Leverage simply means you need only a small amount of money to invest, but a brokerage takes a position on your behalf for a much larger sum. In the Forex market as an example where almost all transactions are leveraged, it is not difficult to find a brokerage that will offer leverage of 100x. This means your $1000 investment allows you to take the same position of somebody actually buying up $100,000 in currency. Suddenly your limited capital has the same power of a very large portfolio.

In the commodities market a common tools used in many parts of the world (it is not offered in the US, US would need to utilize offshore brokers or accounts) is the Contract for Difference (CFD). This investment tool is a contract between you and the broker that allows you to make contract trades that have the same value as the underlying product but with very low capital investment. In this case your investment is called the margin, and these instruments have the same risk/reward of any margin call. There are fee structures that very by brokerage for providing the CFDs but it is a way for small investors to diversify into the commodity market (albeit a high risk method).

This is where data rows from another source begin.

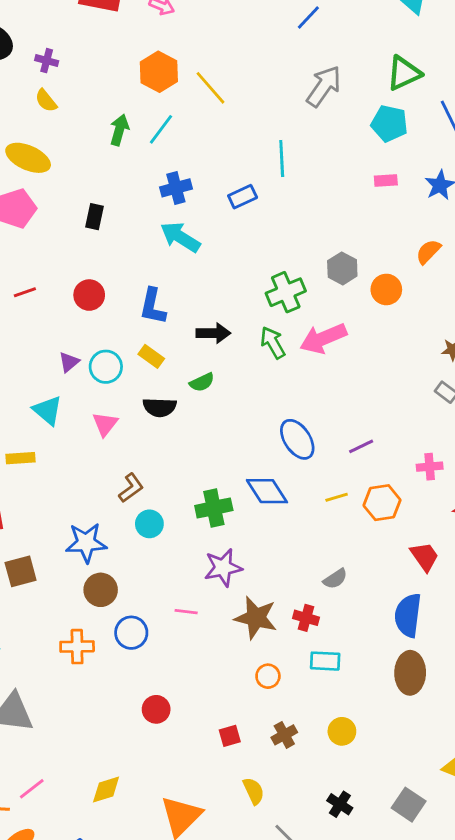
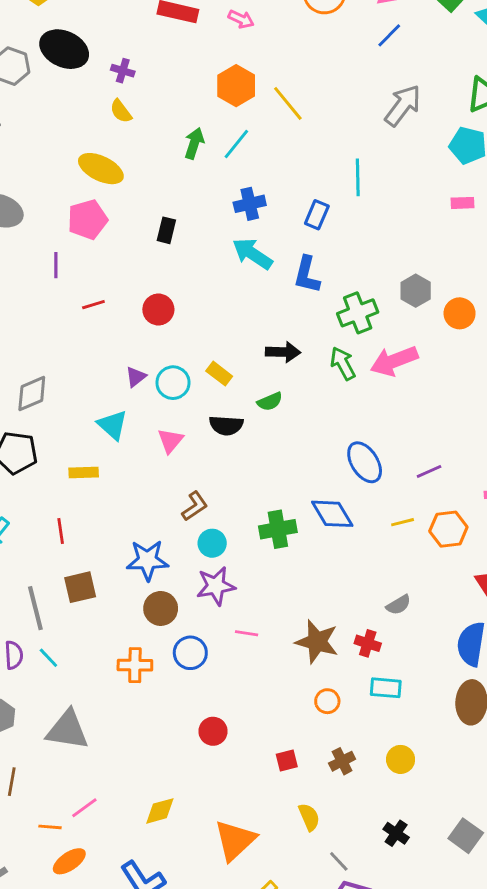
blue rectangle: (243, 197) -> (317, 215), turned -44
blue L-shape: (153, 306) -> (307, 275), moved
purple star: (223, 568) -> (216, 586), moved

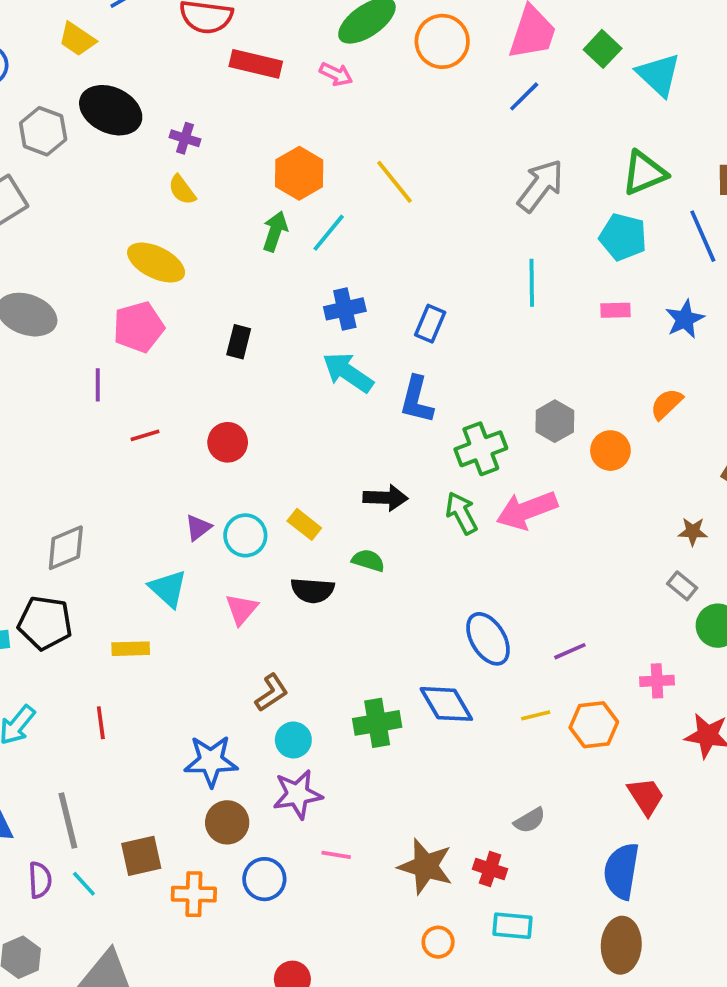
orange hexagon: (236, 86) -> (299, 173), moved
cyan line: (358, 177) -> (532, 283), moved
green semicircle: (270, 401) -> (368, 560), turned -140
brown square: (80, 587) -> (141, 856), moved

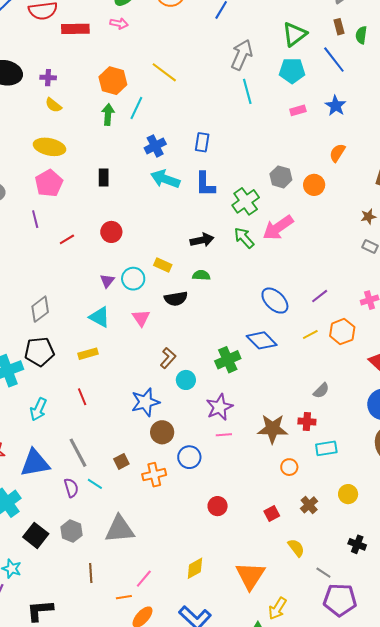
cyan line: (532, 283) -> (247, 91), moved
purple star: (298, 794) -> (219, 407), moved
brown square: (141, 856) -> (121, 461), size x0.7

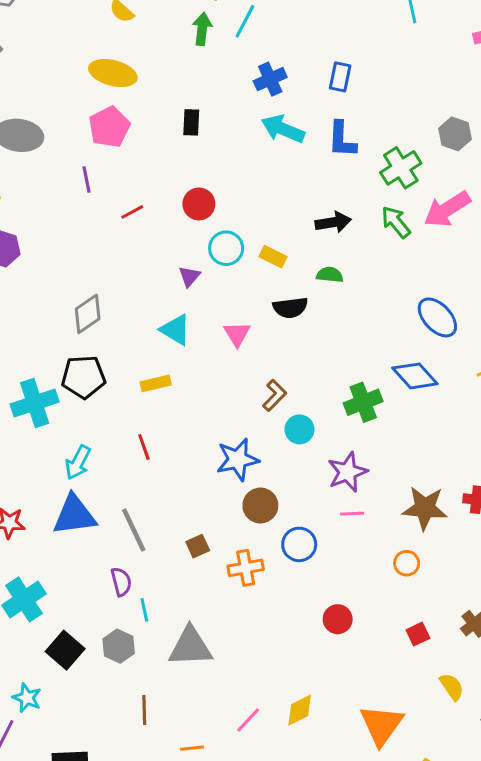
cyan circle: (133, 279) -> (226, 248), moved
blue triangle: (35, 463) -> (74, 515), moved
orange circle: (289, 467) -> (407, 563), moved
cyan line: (95, 484) -> (144, 610), moved, turned 42
pink line: (144, 579) -> (248, 720), moved

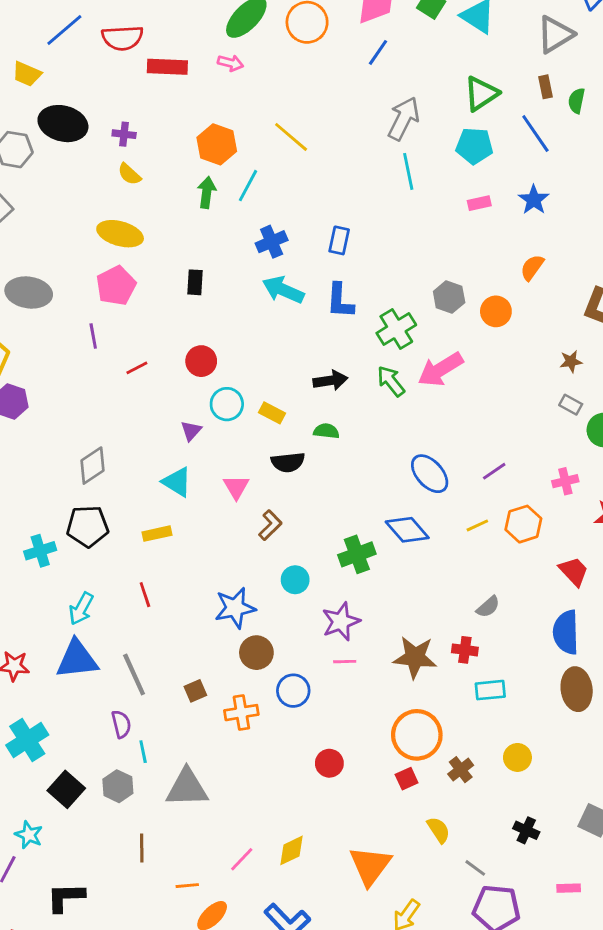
brown L-shape: (275, 395) -> (270, 525), moved
cyan cross: (35, 403) -> (40, 551), size x0.7
orange circle: (407, 563) -> (417, 735), moved, size x2.0

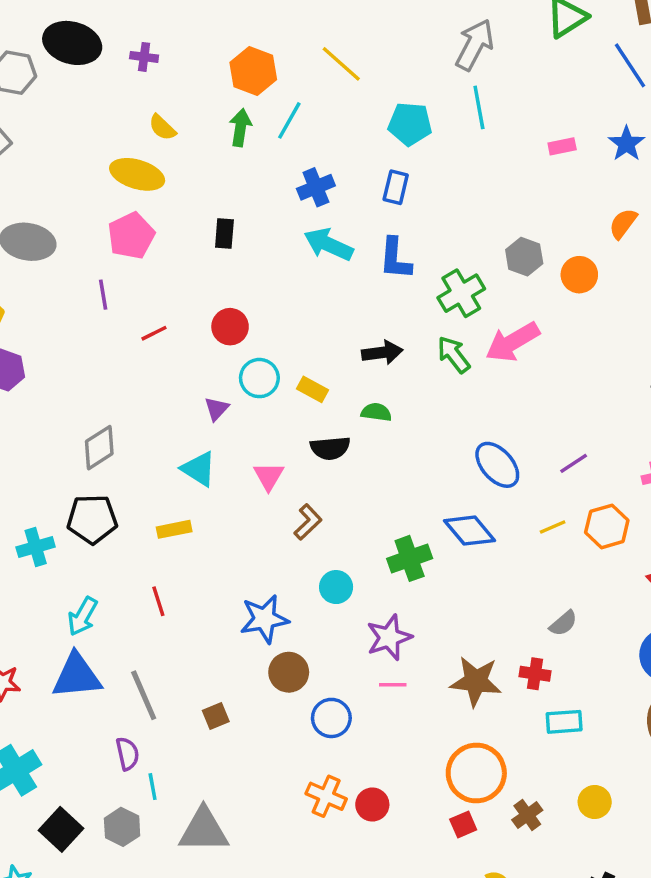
cyan pentagon: (474, 146) -> (410, 124), moved
yellow semicircle: (129, 174) -> (162, 127), moved
orange cross: (241, 713) -> (326, 796), moved, turned 32

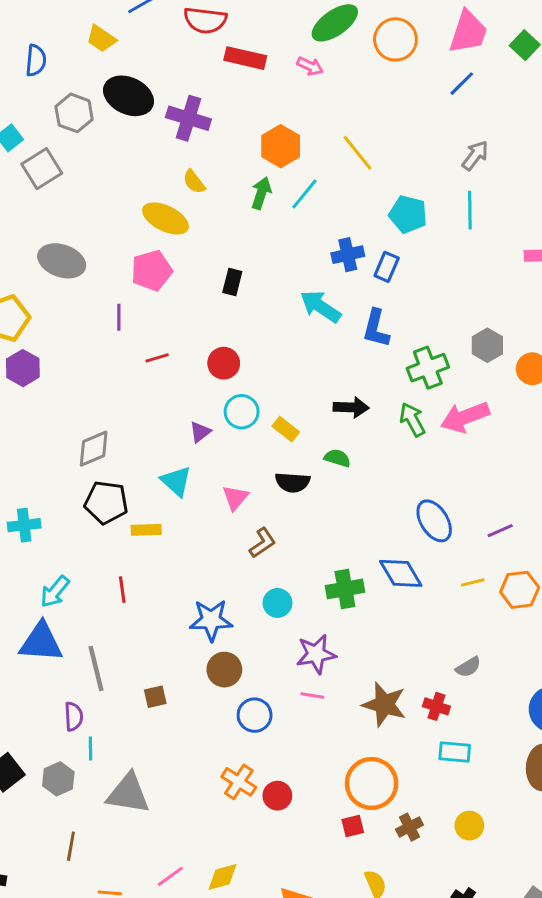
gray arrow: (475, 45) -> (475, 155), size x0.7
purple cross: (144, 57) -> (188, 118), size x1.8
blue cross: (316, 187) -> (348, 255), moved
black pentagon: (92, 519) -> (106, 502), moved

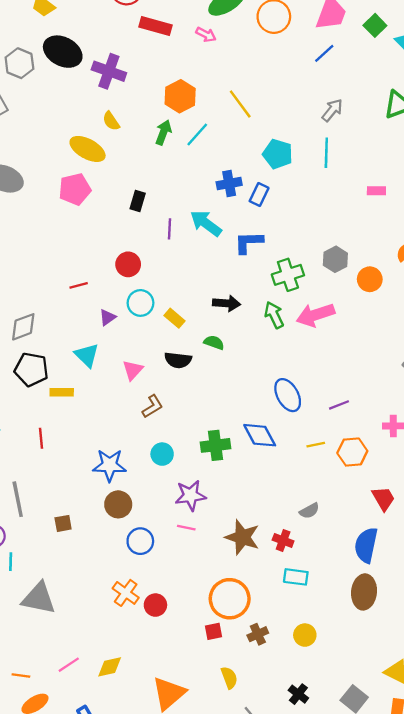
purple line: (119, 317) -> (170, 229), moved
blue L-shape: (376, 328) -> (249, 242), turned 72
red line: (157, 358) -> (79, 285), moved

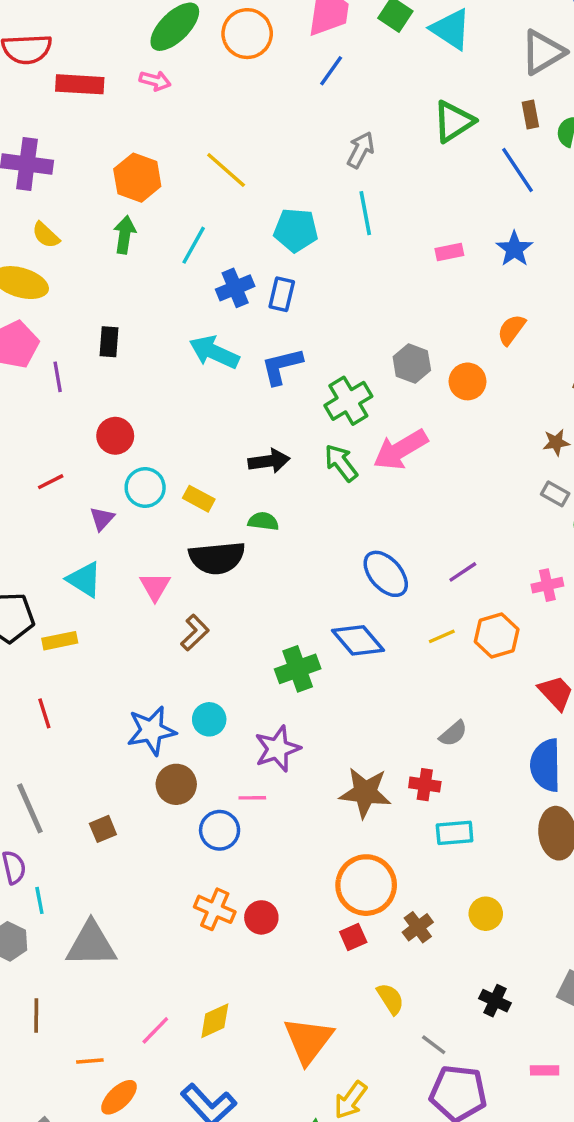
cyan line: (197, 135) -> (194, 245), moved
purple line: (170, 229) -> (58, 377), moved
black semicircle: (178, 360) -> (217, 558), size x1.4
cyan circle: (162, 454) -> (209, 719), moved
pink line: (186, 528) -> (252, 798), moved

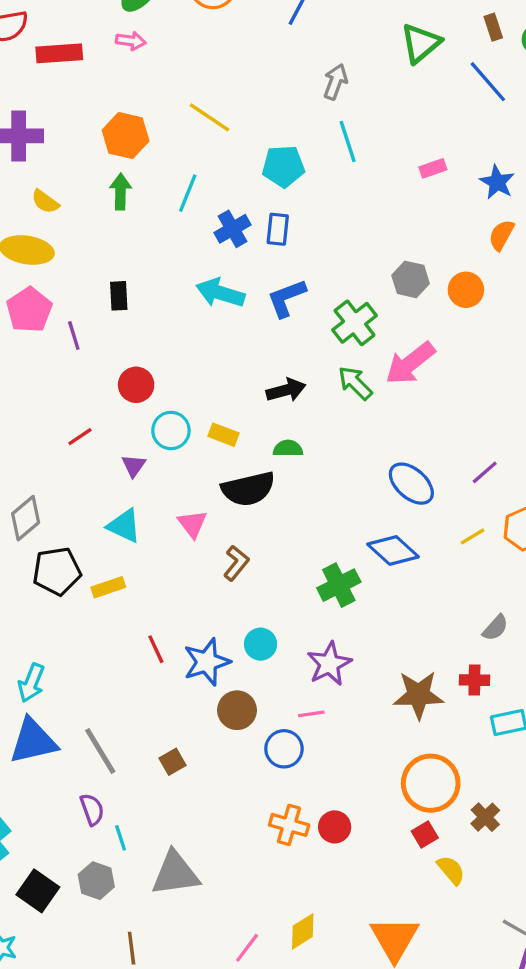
blue star: (514, 249) -> (497, 182), moved
red line: (44, 713) -> (156, 649), moved
yellow semicircle: (390, 999) -> (451, 870), moved

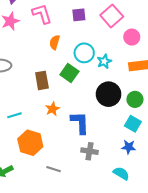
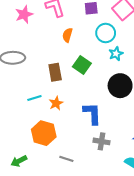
cyan circle: (84, 53) -> (106, 33), moved
orange star: (53, 109) -> (56, 103), moved
cyan line: (14, 115) -> (34, 98), moved

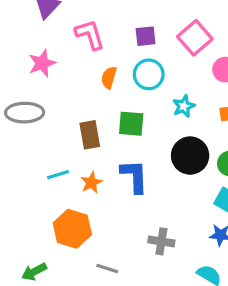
pink star: (24, 14) -> (42, 63), moved
cyan circle: (106, 33) -> (149, 74), moved
green square: (82, 65) -> (131, 124), turned -30
blue L-shape: (92, 114) -> (134, 176), moved

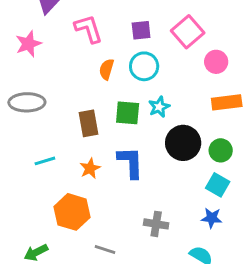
pink star: (42, 63) -> (28, 44), moved
cyan star: (184, 106) -> (159, 107), moved
cyan line: (58, 175) -> (45, 161), moved

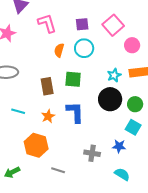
cyan star: (159, 107) -> (114, 75), moved
cyan line: (45, 161) -> (18, 111), turned 32
blue star: (212, 218) -> (119, 146), moved

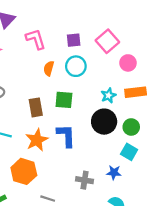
orange star: (48, 116) -> (37, 140), size x1.5

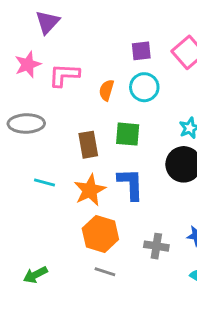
pink L-shape: (36, 39) -> (64, 75), moved, turned -70
orange hexagon: (24, 171) -> (100, 234), moved

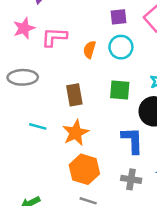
green square: (128, 134) -> (120, 90), moved
blue L-shape: (131, 184) -> (132, 140), moved

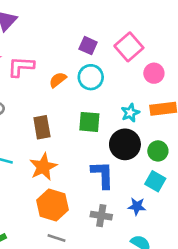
purple square: (118, 17) -> (88, 46), turned 30
orange semicircle: (89, 50) -> (58, 80), turned 36

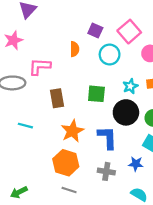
pink L-shape: (21, 67) -> (40, 67), moved
cyan circle: (91, 77) -> (110, 55), moved
orange semicircle: (58, 80) -> (75, 49), moved, turned 128
orange star: (43, 167) -> (72, 131), moved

As an example for the commodities market (using sample numbers- margins and terms of contracts vary from broker to broker), gold ended trading today at $1391 an ounce. For $1000 (less than a single ounce of gold) an investor can purchase a CFD that is based on a contract unit of 100 troy ounces. You would need$139,100 to buy 100oz of gold as a commodity to sell on the commodities market, but with $1000 margin you can take the same position on a CFD. To make it more interesting, you can take the position in a CFD if you think gold will increase in value (a sell position) or decrease (a buy position). If you expect an increase in gold and take a sell position on your 100 oz contract and the price of gold goes to $1400 and you close your contract, there is a $9 profit per ounce x 100 = $900. You made a $900 profit on a 1 day, $1000 investment. There would be fees but on a typical contract those would be in the $50 range. This allowed the same profit opportunity as a person actually buying the gold for $139,100.

The other side to this coin is simple as well. If the market would have dropped and you wanted to divest you would have lost $900 plus your fees, so your entire investment is gone equally as quick. That is not the downside however. The down side is, it the market would have dropped $15 dollar in that day (as it did yesterday) you would been required to immediately add $600 to you margin to cover the loss and selling you have lost not only the $1000 invested, but an additional $600 you never planned to invest. This is the downside of margin calls compared to actual commodity trades.

Actual CFD have more parameters, with limits and stops that can be added and other features as well, but it makes clear the risk reward structure, and the availability of entering alternative markets with small capital investments. It is certainly worth learning about if you want to diversify however it is something that needs a very considered approach as the risks are substantial.